# WHAT YOU HAVE TO DO
Check each line of the listing for the word "Name" and report how many lines contain it, giving nothing but the number.

# DATA
——————————
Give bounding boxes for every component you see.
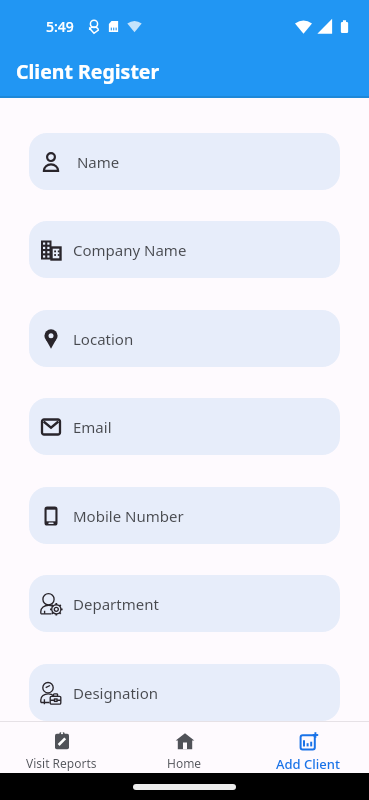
staticText: Visit Reports [26,755,97,771]
staticText: Name [73,152,120,172]
staticText: Mobile Number [73,506,184,526]
button[interactable]: Department [29,575,340,632]
staticText: Client Register [16,58,160,85]
staticText: Company Name [73,240,187,260]
button[interactable]: Email [29,398,340,455]
button[interactable]: Designation [29,664,340,721]
staticText: 5:49 [46,17,74,36]
staticText: Home [167,755,202,771]
staticText: Designation [73,683,159,703]
button[interactable]: Visit Reports [0,722,123,773]
staticText: Department [73,594,159,614]
staticText: Location [73,329,134,349]
button[interactable]: Name [29,133,340,190]
button[interactable]: Location [29,310,340,367]
staticText: Add Client [276,755,340,773]
button[interactable]: Add Client [246,722,369,773]
button[interactable]: Mobile Number [29,487,340,544]
staticText: Email [73,417,112,437]
button[interactable]: Home [123,722,246,773]
button[interactable]: Company Name [29,221,340,278]
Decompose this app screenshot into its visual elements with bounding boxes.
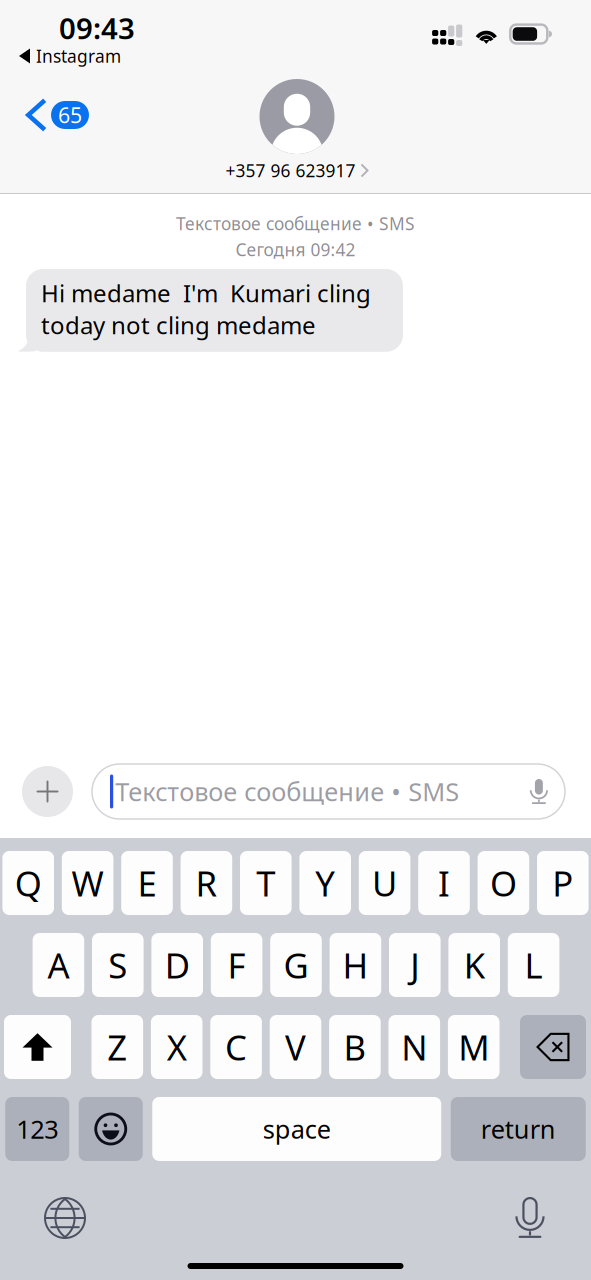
staticText: space	[263, 1112, 331, 1146]
button[interactable]: Z	[92, 1015, 143, 1079]
staticText: Instagram	[36, 44, 121, 68]
button[interactable]: P	[537, 851, 589, 915]
staticText: return	[481, 1112, 556, 1146]
staticText: 65	[58, 101, 82, 129]
staticText: Q	[15, 860, 42, 906]
button[interactable]: Dictate	[495, 1192, 565, 1244]
button[interactable]: Next keyboard	[30, 1192, 100, 1244]
button[interactable]: F	[211, 933, 262, 997]
button[interactable]: 123	[5, 1097, 69, 1161]
staticText: T	[256, 860, 275, 906]
button[interactable]: E	[121, 851, 173, 915]
button[interactable]: O	[478, 851, 529, 915]
button[interactable]: C	[210, 1015, 262, 1079]
button[interactable]: Delete	[520, 1015, 586, 1079]
staticText: P	[552, 860, 573, 906]
button[interactable]: R	[181, 851, 232, 915]
staticText: Текстовое сообщение • SMS	[115, 775, 459, 808]
staticText: K	[464, 942, 485, 988]
staticText: S	[108, 942, 127, 988]
staticText: 123	[16, 1112, 58, 1146]
staticText: Y	[315, 860, 335, 906]
staticText: N	[401, 1024, 427, 1070]
button[interactable]: Add attachment	[22, 766, 73, 817]
button[interactable]: D	[151, 933, 203, 997]
staticText: +357 96 623917	[226, 159, 356, 182]
staticText: W	[72, 860, 104, 906]
button[interactable]: H	[330, 933, 381, 997]
staticText: J	[410, 942, 419, 988]
staticText: V	[285, 1024, 306, 1070]
button[interactable]: Q	[2, 851, 54, 915]
button[interactable]: space	[152, 1097, 441, 1161]
staticText: C	[225, 1024, 247, 1070]
staticText: Сегодня 09:42	[236, 238, 356, 261]
staticText: D	[165, 942, 190, 988]
button[interactable]: Y	[299, 851, 351, 915]
staticText: Текстовое сообщение • SMS	[176, 212, 415, 235]
button[interactable]: return	[451, 1097, 586, 1161]
staticText: Z	[107, 1024, 127, 1070]
button[interactable]: A	[33, 933, 84, 997]
button[interactable]: X	[151, 1015, 202, 1079]
button[interactable]: Shift	[4, 1015, 71, 1079]
staticText: Hi medame I'm Kumari cling today not cli…	[41, 277, 371, 341]
staticText: B	[343, 1024, 366, 1070]
staticText: E	[138, 860, 156, 906]
staticText: M	[458, 1024, 489, 1070]
button[interactable]: N	[388, 1015, 440, 1079]
staticText: 09:43	[59, 8, 135, 48]
button[interactable]: 65	[0, 90, 103, 140]
staticText: G	[284, 942, 308, 988]
button[interactable]: S	[92, 933, 144, 997]
button[interactable]: I	[418, 851, 470, 915]
staticText: A	[47, 942, 69, 988]
staticText: O	[490, 860, 517, 906]
button[interactable]: B	[329, 1015, 381, 1079]
button[interactable]: Emoji	[79, 1097, 143, 1161]
staticText: I	[438, 860, 450, 906]
staticText: F	[228, 942, 246, 988]
button[interactable]: K	[448, 933, 500, 997]
staticText: R	[195, 860, 217, 906]
button[interactable]: W	[62, 851, 113, 915]
staticText: L	[525, 942, 543, 988]
staticText: H	[342, 942, 368, 988]
button[interactable]: V	[270, 1015, 321, 1079]
button[interactable]: T	[240, 851, 292, 915]
button[interactable]: J	[389, 933, 441, 997]
staticText: X	[167, 1024, 187, 1070]
button[interactable]: M	[448, 1015, 500, 1079]
button[interactable]: U	[359, 851, 410, 915]
button[interactable]: G	[270, 933, 322, 997]
button[interactable]: L	[508, 933, 559, 997]
staticText: U	[372, 860, 397, 906]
——————————
# RESPONSE TO THE TASK
4